Yet, this is already information. Hence if take the equivalence between
the informational and thermodynamic entropies literally, then even in
this case the thermodynamic entropy (that should be possible to measure
by experimental thermodynamics) must exist. What it is in this case?

> To a physicist, it is the physical form that is important - the fact
> that it is made of paper, with a bit of glue to hold it together.
> The arrangement of ink on the pages is probably quite unimportant - a
> book of the same size and shape, but with blank pages would do just
> as well.
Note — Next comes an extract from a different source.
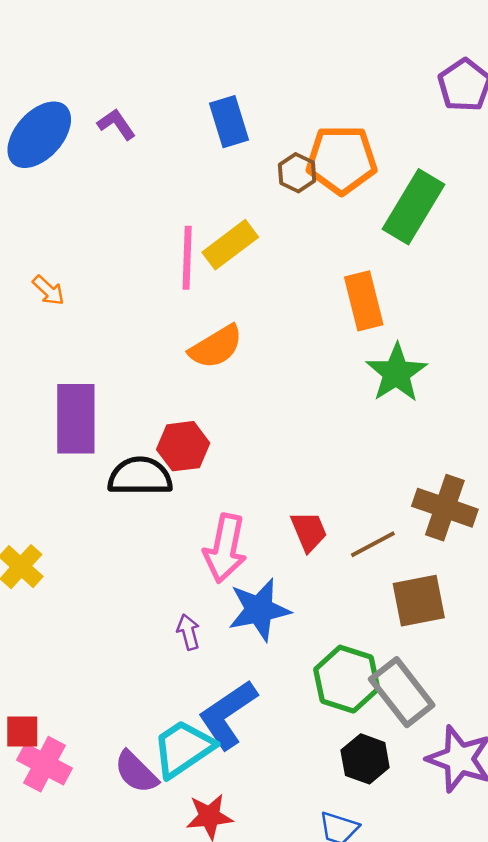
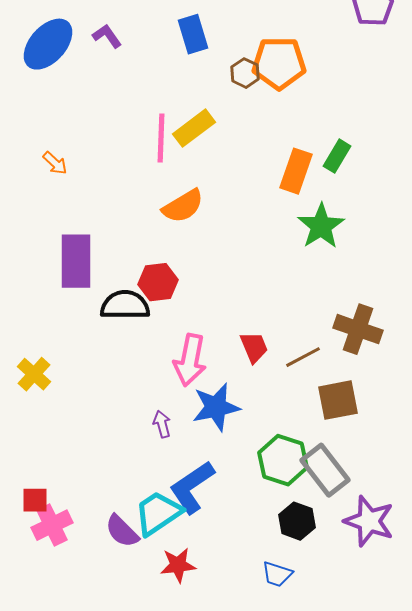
green rectangle: (413, 207) -> (337, 156), moved, size x0.6
orange rectangle: (364, 301) -> (296, 171), turned 33
pink cross: (44, 764) -> (52, 525), turned 36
Even if the arrangement of ink is important, then does
> typesetting the book in a different font lead to the same book or a
> different book?

It is a good question and in my view it again shows that thermodynamic
entropy and information are some different things, as for the same
object we can define the information differently (see also below).

> To compute the thermodynamic information, one could imagine
> performing a massive molecular dynamics simulation, and then count
> the number of states that correspond to the physical book, take the
> logarithm, then subtract that from the logarithm of the total
> possible number of states the molecules could take on (if completely
> disassociated).

Do not forget that molecular dynamics simulation is based on the Newton
laws (even quantum mechanics molecular dynamics). Hence you probably
mean here the Monte-Carlo method. Yet, it is much simpler to employ
experimental thermodynamics (see below).

> This is, of course, completely impractical. Computing the complexity
> of something is generally NP-hard. But in principle doable.
>
> Now, how does this relate to the thermodynamic entropy of the book?
> It turns out that the information computed by the in-principle
> process above is equal to the difference between the maximum entropy
> of the molecules making up the book (if completely disassociated) and
> the thermodynamic entropy, which could be measured in a calorimeter.
>
>
>> If yes, can one determine the information in the book just by means
>> of experimental thermodynamics?
>>
>
> One can certainly determine the information of the physical book
> (defined however you might like) - but that is not the same as the
> information of the abstract book.

Let me suggest a very simple case to understand better what you are
saying. Let us consider a string "10" for simplicity. Let us consider
the next cases. I will cite first the thermodynamic properties of Ag and
Al from CODATA tables (we will need them)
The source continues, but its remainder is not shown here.